Nella Capitale ha inizio per il pianista fiorentino, col documentario dei fratelli Taviani Pittori in Città, la sua lunga produzione di musica per il cinema, con più di 150 colonne sonore composte e realizzate nell’arco di una carriera decennale. La prima è quella composta per il film I soliti ignoti (1958), diretto dal regista Mario Monicelli

Alla fine degli anni Sessanta compone il tema musicale “Mah nah mah nah”, per il film Svezia, inferno, paradiso (1968), diretto da Luigi Scattini. Grazie al rifacimento del cantante francese Gabriel Salvador e all’utilizzo in famose trasmissioni televisive, come lo spettacolo di varietà statunitense Muppet Show, il brano diviene un successo mondiale

A marzo dello stesso anno incide il brano Sequenze ritmiche inserito nell’album 40 anni di jazz in Italia, curato da Adriano Mazzoletti

Nel 1969 Piero Umiliani, insieme alla moglie, apre nel quartiere Trionfale di Roma il Sound Work Shop.

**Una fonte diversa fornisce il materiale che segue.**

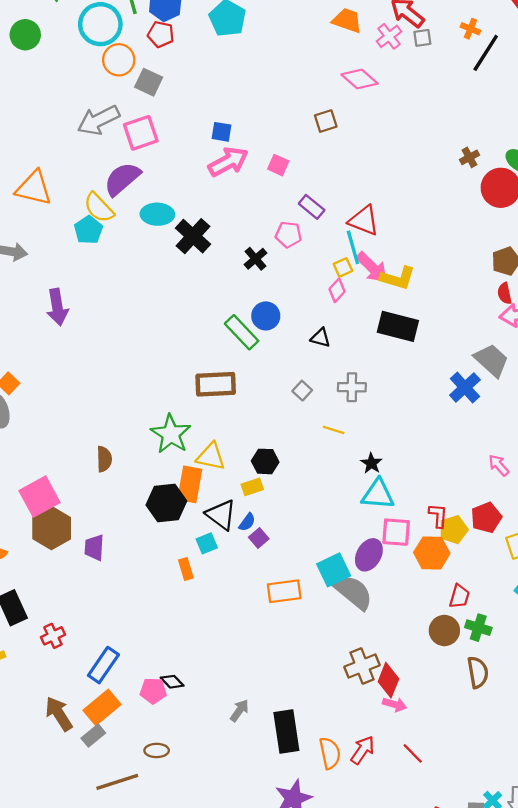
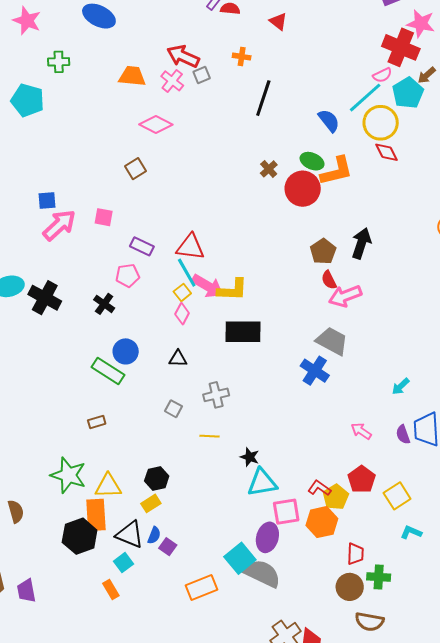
black line: (486, 53) -> (263, 98), moved
brown rectangle: (216, 384) -> (97, 422), size x0.5
red L-shape: (438, 516) -> (319, 488), turned -45
brown semicircle: (478, 672) -> (369, 622), moved, turned 124

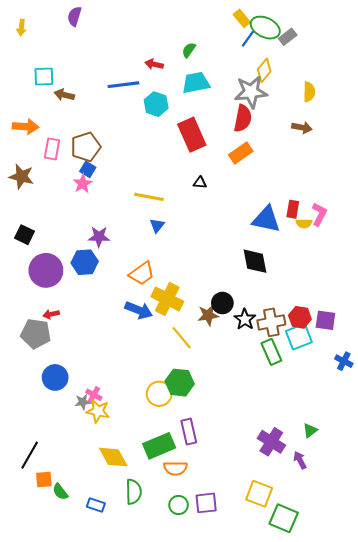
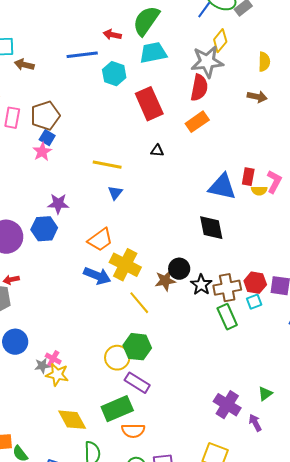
green semicircle: (189, 50) -> (146, 21), size x2.0
cyan square: (299, 337) -> (254, 302), size x0.6
purple rectangle: (189, 432) -> (137, 383), moved, turned -45

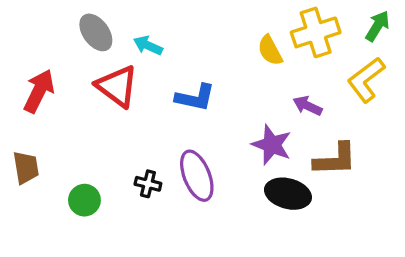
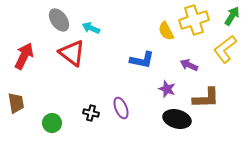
blue L-shape: (195, 98) -> (142, 60), moved
purple star: (272, 145) -> (167, 89), size x0.7
purple ellipse: (197, 176) -> (121, 108), size x0.7

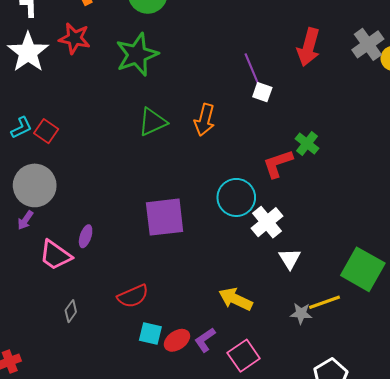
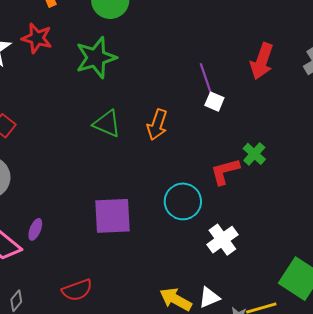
green triangle: (153, 122) -> (107, 123), turned 44
white cross: (267, 222) -> (222, 240), moved
white triangle: (290, 259) -> (209, 297), moved, turned 35

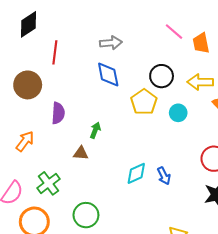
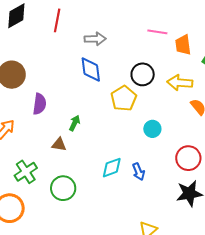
pink line: (174, 32) -> (157, 32), turned -36
red line: (55, 52) -> (57, 20), moved
cyan circle: (178, 113) -> (152, 129), moved
green circle: (86, 215) -> (63, 188), moved

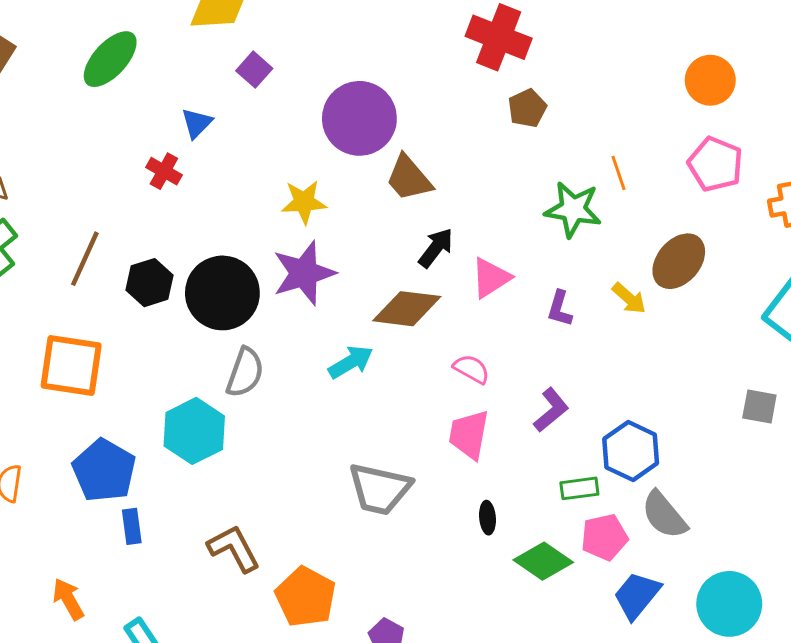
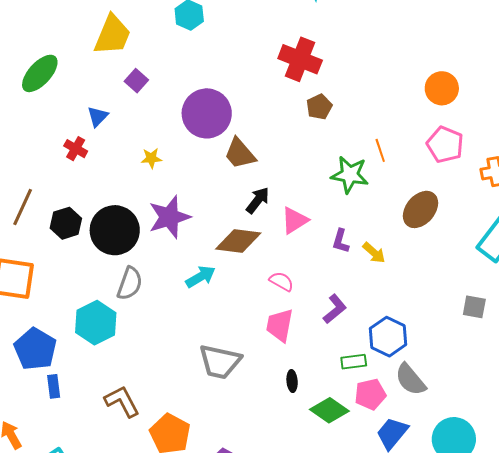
yellow star: (304, 202) -> (151, 158), moved, size x0.7
yellow arrow: (629, 298) -> (374, 253), moved

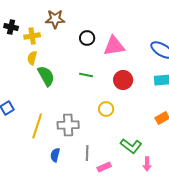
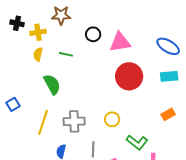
green line: (86, 75) -> (66, 54), moved
green semicircle: (46, 76) -> (52, 84), moved
red circle: (123, 80) -> (129, 76), size x1.4
yellow circle: (106, 109) -> (112, 119), moved

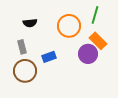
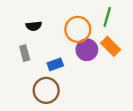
purple circle: (88, 54) -> (87, 50), moved
brown circle: (25, 71) -> (46, 90), moved

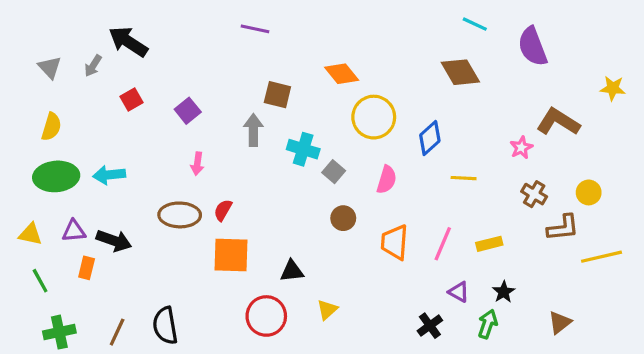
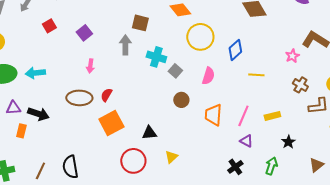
orange square: (231, 255) -> (111, 123), turned -30
purple triangle: (459, 292) -> (246, 141), moved
black star: (504, 292) -> (288, 142), moved

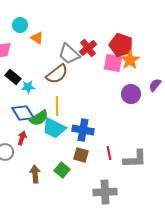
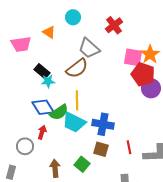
cyan circle: (20, 25) -> (73, 17), moved
orange triangle: (37, 38) -> (49, 32), moved
red pentagon: (121, 45) -> (143, 74), moved
red cross: (88, 48) -> (114, 25), moved
black rectangle: (13, 77) -> (42, 71), moved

Nello studio di registrazione realizza colonne sonore e dischi di “sonorizzazione” a cavallo tra jazz, psichedelia, pop ed elettronica, avvalendosi di prestigiosi musicisti della scena jazz italiana

Nel 1974 incide un disco per la serie discografica “Jazz a Confronto” licenziata dall’etichetta Horo, con arrangiamenti originali di composizioni di Duke Ellington eseguite dall’orchestra della Rai

Dopo esser stato colpito da ictus, il compositore fiorentino torna all’attività musicale incidendo nel 1991 il disco Umiliani Jazz Family, con la figlia cantante, Alessandra, il trombettista Paolo Fresu, il contrabbassista Giovanni Tommaso e il batterista Giampaolo Ascolese

Discografia essenziale: I soliti ignoti (1958 – RCA Italiana), 40 anni di Jazz in Italia (1963 – Ricordi), Jazz dall’Italia n° 1 & 2: Piccola Jam (1967 – Omicron), Jazz a Confronto 35 (1977 – Horo Records), Umiliani Jazz family (1991 – Liuto Edizioni Musicali), Studio Umiliani (2017 – Four Flies Records)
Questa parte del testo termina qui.